出版業界は大きく分けて、出版社、取次(問屋)、書店から成り立っています。
出版社は3,500社、取次26社、書店14,000店あります。
毎日200点以上の新刊ができ、年間80,000点以上が出版されています。
新刊は、出版社から取次を経由して書店へ配本され、陳列されます。
ただ、すべての新刊が書店へ陳列されるとは限りません。
たとえば、初版4,000部の本は14,000書店へ配本されることは物理的に不可能です。
そこで、出版社や取次は売れそうな書店へ配本をします。
配本の基準は、類書の売れ行きをデータを見ながら売れる書店へ配本をしているのです。
配本は、出版社が決まる場合と取次が決める場合とに分かれます。
配本の傾向として、多くの販売実績がある書店へ配本されています。
ビジネス書の場合は、首都圏で売れ出し地方へと波及していきます。
首都圏で売れ出し、重版分から地方へ配本され全国に拡散されて行くのです。
あと、出版業界の特徴として返品があります。
書店は売れない本を返品することができるのです。
返品は書店から取次を経由して出版社へ戻り、本を改装(カバー、本の汚れとる、帯を巻換えなど)して、受注に応じて書店へ出荷されていくのです。
そうなんです。
返品は再生して書店と出版社を行き来して、売れていくのです。
次は取次です。
出版業界の要です。
本を運ぶだけが、業務ではありません。
書店の売れ行きデータと返品データを持っています。
データにより、売れている本を書店へ提案をして、返品リスクを軽減しているのです。
ただ、データに頼りすきると書店で商品構成が似通ってしまいます。
商品構成こそが、書店員さんの腕の見せ所なのです。
データは参考程度にとどめ本来陳列すべき本や、考えて陳列して売れた本は、書店員の醍醐味なのです。
なぜ、このようなことが言えるのでしょうか?
実は出版社や書店を取引先として、現場に行き情報を得ているからです。
書店は、大型書店ほど売上が高いため取次からの配本や出版社営業マンの訪問により、新刊情報や他店舗からの情報を得られるメリットがあります。

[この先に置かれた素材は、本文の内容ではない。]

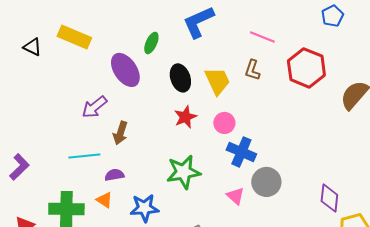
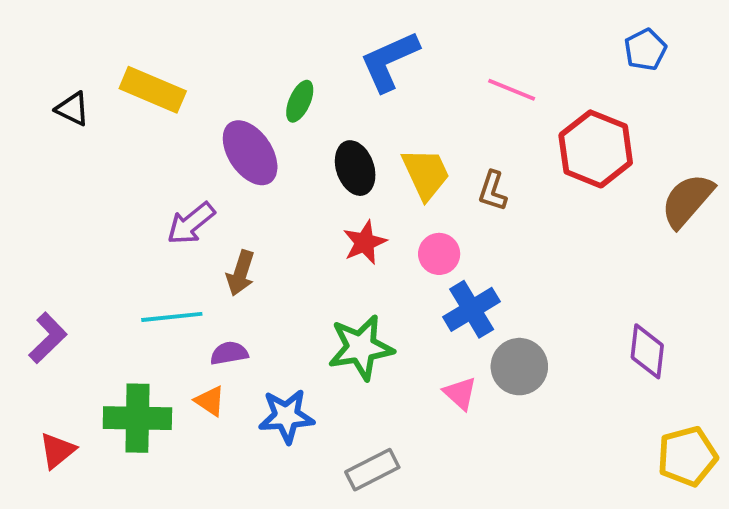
brown L-shape: (252, 70) -> (493, 191), moved
blue cross: (241, 152) -> (472, 309), turned 36
purple diamond: (329, 198) -> (647, 351), moved

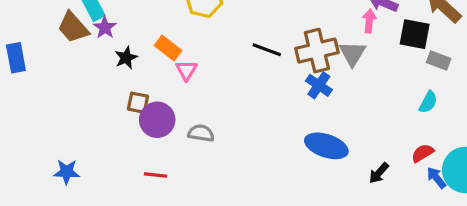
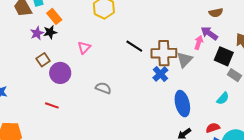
purple star: (105, 28) -> (37, 33), moved
orange rectangle: (168, 48) -> (54, 16), moved
brown square: (138, 103) -> (43, 60), moved, turned 32
gray semicircle: (201, 133) -> (103, 88), moved
blue ellipse: (326, 146) -> (182, 104), moved, turned 45

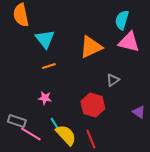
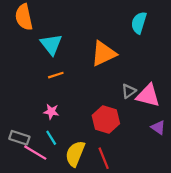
pink triangle: (129, 42) -> (148, 96), moved
cyan line: (55, 124) -> (51, 138), moved
yellow semicircle: (66, 135) -> (75, 154), turned -115

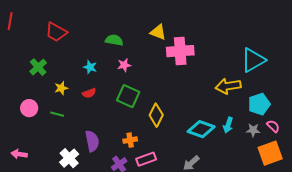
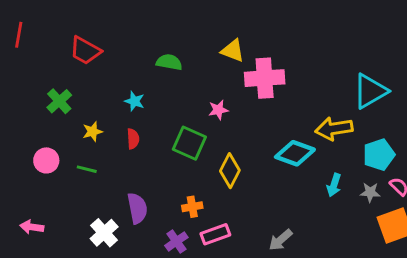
pink star: (124, 65) -> (218, 110), moved
red semicircle: (89, 93) -> (133, 139), turned -72
cyan diamond: (201, 129) -> (295, 153), moved

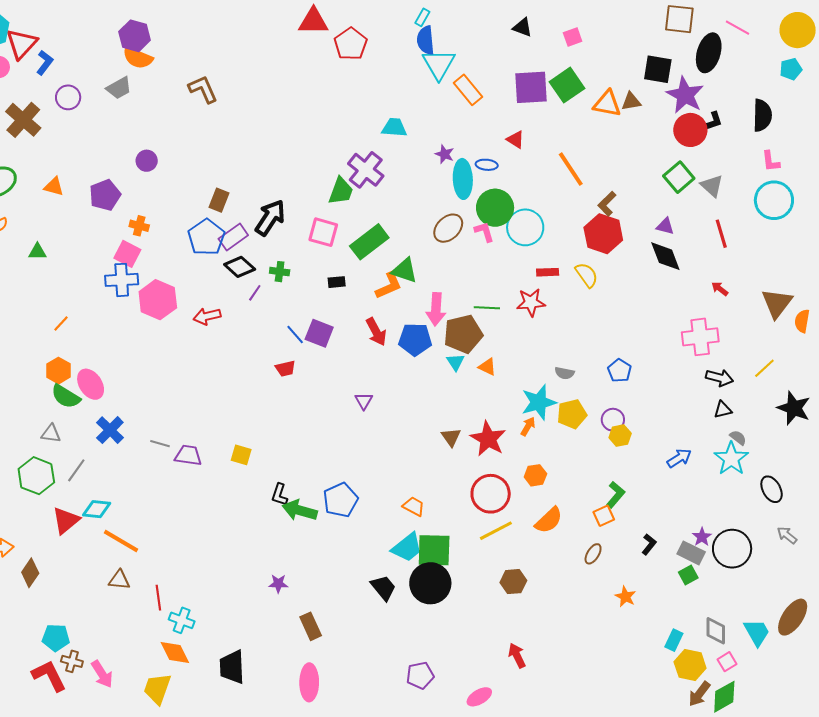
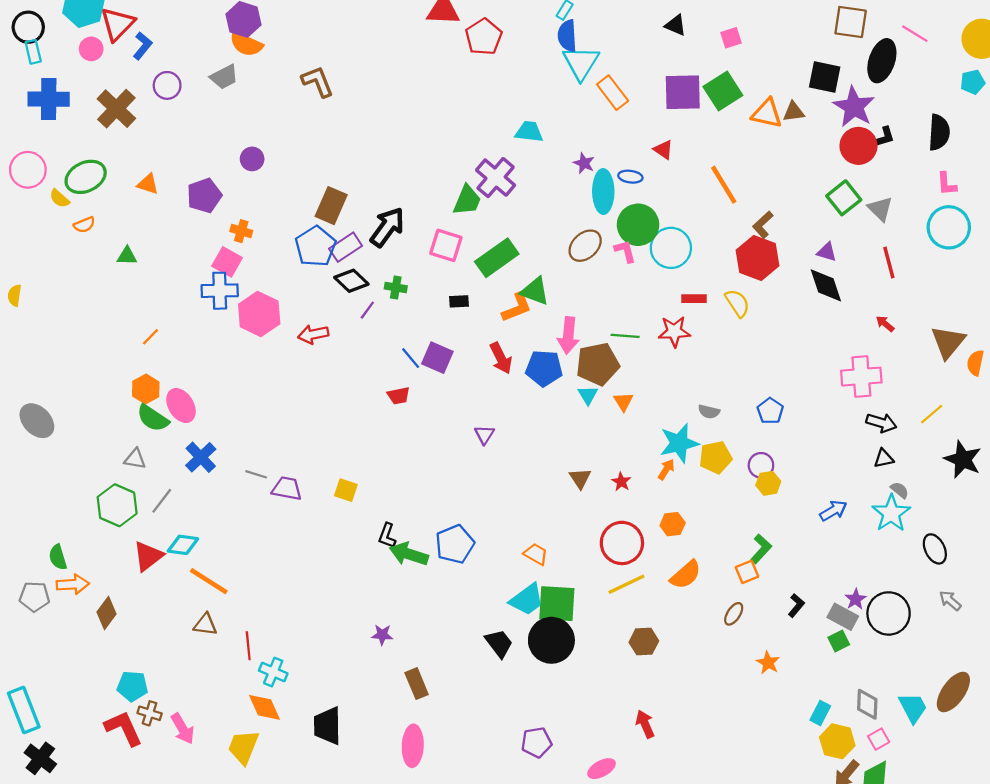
brown rectangle: (219, 200) -> (331, 206), size x1.4
orange triangle: (487, 367) -> (623, 402), turned 30
red star: (488, 439) -> (621, 482), size x0.5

中規模書店では、100~150坪書くらいでロードサイドに店舗を構えていた時期がありましたが、現在では500坪以上の大型店が駅前や駅ビルのテナントして入っています。
2010年以降書店事情も変わり、本だけでなく文具やカフェとの併合または、雑貨を品揃えした書店が増えてきています。
まさに時流です。
出版業界は雑誌6と書籍4の売上比率でしたが、現在では雑誌より書籍の売上が上回り、逆転現象が起きています。

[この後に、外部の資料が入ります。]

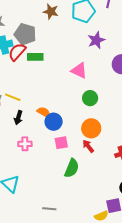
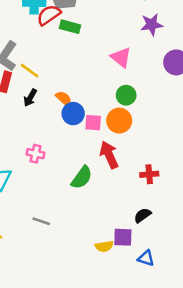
orange circle: (91, 128) -> (119, 121), moved
pink square: (61, 143) -> (93, 123), moved
pink cross: (25, 144) -> (35, 154), moved
red arrow: (88, 146) -> (109, 155), size x1.5

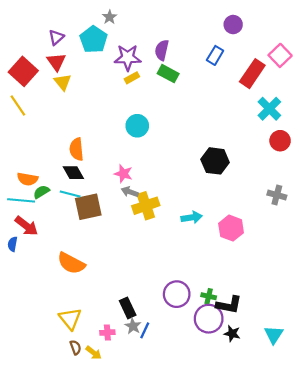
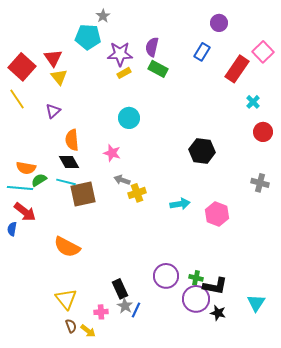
purple triangle: (56, 37) -> (53, 111), moved
cyan pentagon: (94, 39) -> (88, 37), turned -30
cyan cross: (269, 109) -> (253, 102), size x0.6
pink star: (123, 174) -> (112, 153), moved
yellow cross: (146, 206) -> (137, 193), size x0.7
cyan triangle: (274, 335) -> (256, 303), moved

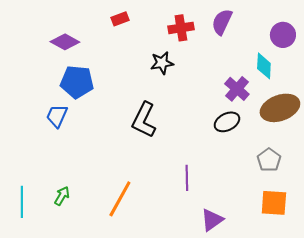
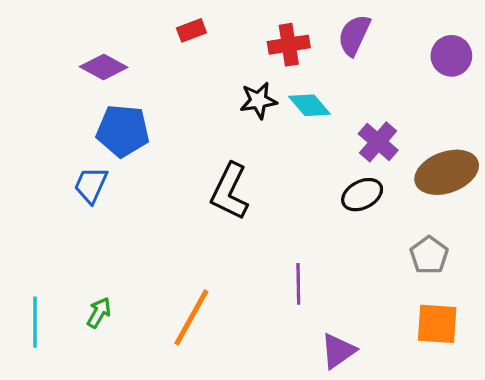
cyan diamond: (264, 66) -> (309, 105), moved, turned -44

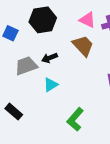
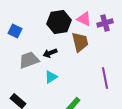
black hexagon: (43, 20) -> (59, 22), moved
brown trapezoid: (83, 46) -> (80, 42), turned 30

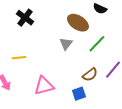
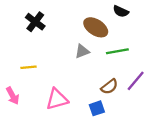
gray triangle: (66, 44) -> (82, 51), turned 32
green line: (97, 44) -> (117, 51), turned 36

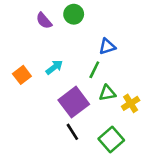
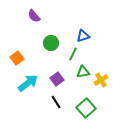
green circle: (74, 14) -> (51, 43), moved
cyan arrow: (54, 67) -> (28, 83), moved, size x1.5
purple square: (74, 102) -> (57, 79), size x0.6

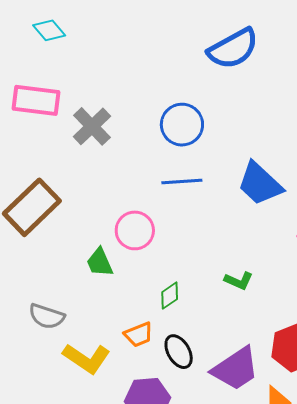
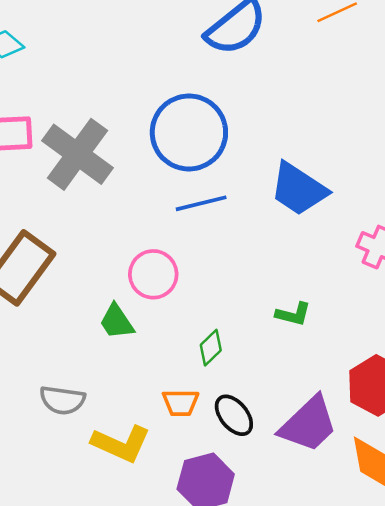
blue circle: (182, 125) -> (189, 132), size x1.4
gray cross: (92, 126) -> (77, 154), size x1.4
orange trapezoid: (139, 334) -> (181, 403), turned 32

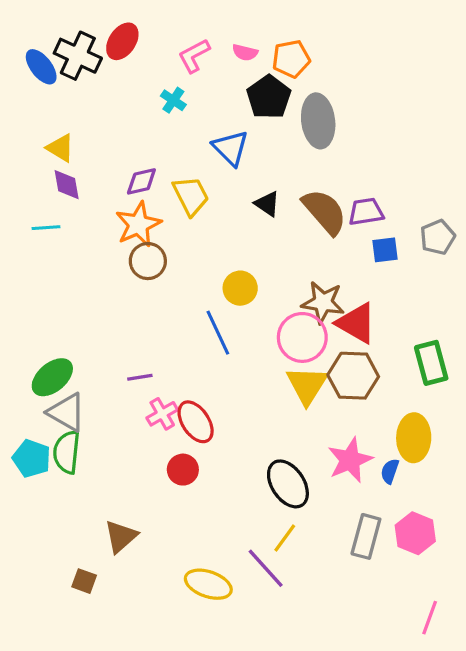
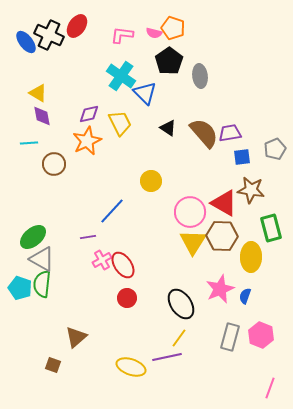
pink L-shape: (194, 56) -> (122, 35), turned 35
orange pentagon: (291, 59) -> (173, 28), moved, turned 30
cyan cross: (173, 100) -> (121, 76), moved, size x1.8
gray ellipse: (318, 121) -> (200, 76), size x0.7
brown circle: (148, 261) -> (54, 164), moved
brown star: (323, 302) -> (251, 190), moved
blue line: (218, 333) -> (112, 211), moved, turned 68
yellow ellipse: (414, 438) -> (251, 257), moved
red circle: (183, 470) -> (127, 298), moved
purple line: (266, 568) -> (167, 357), turned -60

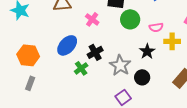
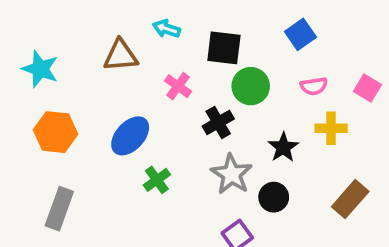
pink semicircle: (156, 27) -> (314, 86), moved
black cross: (95, 52) -> (218, 122), moved
orange hexagon: (28, 55) -> (56, 132), moved
gray rectangle: (30, 83) -> (59, 209), size x1.5

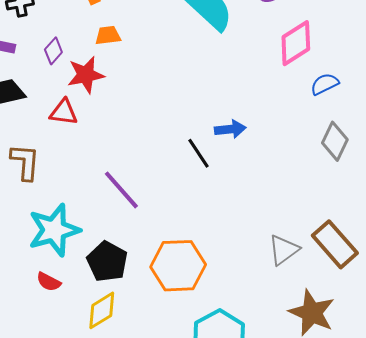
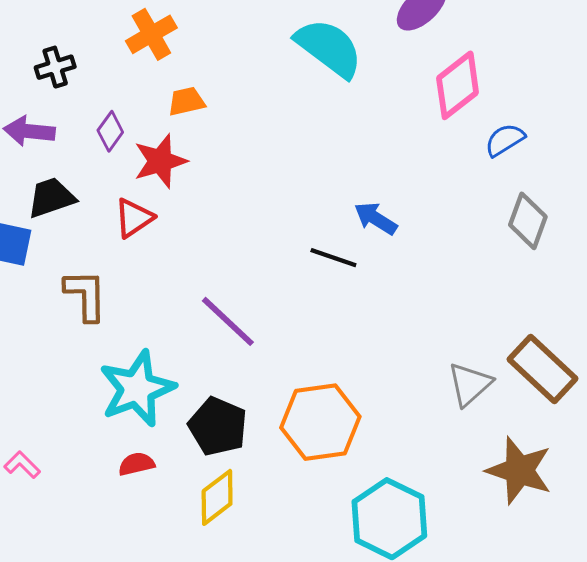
red triangle: (64, 112) -> (134, 218), turned -36
blue arrow: (230, 129) -> (376, 218), turned -136
black line: (198, 153) -> (333, 258), turned -32
red semicircle: (49, 282) -> (136, 464), turned 145

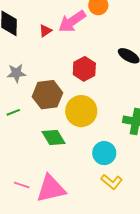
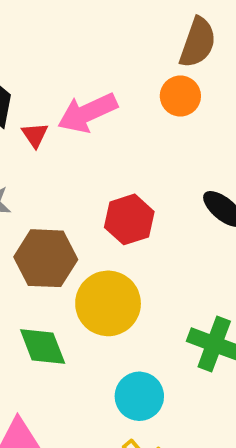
pink arrow: (72, 21) -> (87, 113), moved
red triangle: (45, 31) -> (35, 135), moved, turned -40

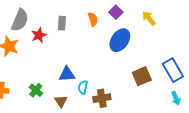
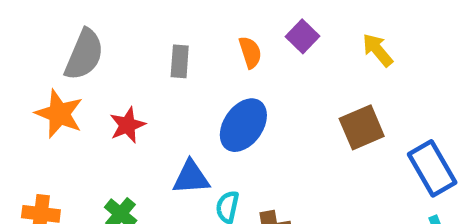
red star: (39, 35) -> (127, 125), moved
blue ellipse: (120, 40) -> (243, 125), moved
brown square: (142, 76) -> (362, 127), moved

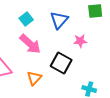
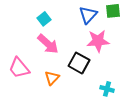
blue triangle: (59, 20) -> (88, 15), moved
pink star: (80, 41) -> (98, 41), size x1.6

出版全体の総売上は2015年現在で1兆4,000億円となり、年々右肩下がりになっています。
読者の得たい情報は、本だけはなく簡単にWebから得られる状況になったことが大きな原因のひとつです。
電車の中で本や雑誌を読んでいる方が、めっきり少なくなりましたからね。
ですが本を読む方とは反対に、出版をしたいという方は増えています。
出版点数だけは、年々増え続けていることからも分かります。
本を出版するにあたり、出版プロューサーや出版に向けてサポートしてくれる方が増えてきています。

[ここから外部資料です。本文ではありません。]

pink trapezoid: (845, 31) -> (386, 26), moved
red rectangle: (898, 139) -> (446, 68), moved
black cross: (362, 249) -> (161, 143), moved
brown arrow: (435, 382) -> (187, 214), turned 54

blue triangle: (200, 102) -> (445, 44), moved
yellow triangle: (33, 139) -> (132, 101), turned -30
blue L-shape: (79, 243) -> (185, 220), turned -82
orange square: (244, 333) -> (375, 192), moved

最近では、著者やコンサルタントの方が出版講座を開講しています。
金額は30万円~300万円以上と幅が広く、個別対応や講座形式など様々です。
出版形態には自費出版といって著者がお金を出せば、本は出版できます。
商業出版(出版社が費用を持つ)と自費出版において、本を出版することに変わりはありません。
最後にひとつ言えることは、出版しても本を売らないといけません。
販促に関しては、別の機会にお伝えしますね。
実は、出版は簡単の様で奥が深いのです。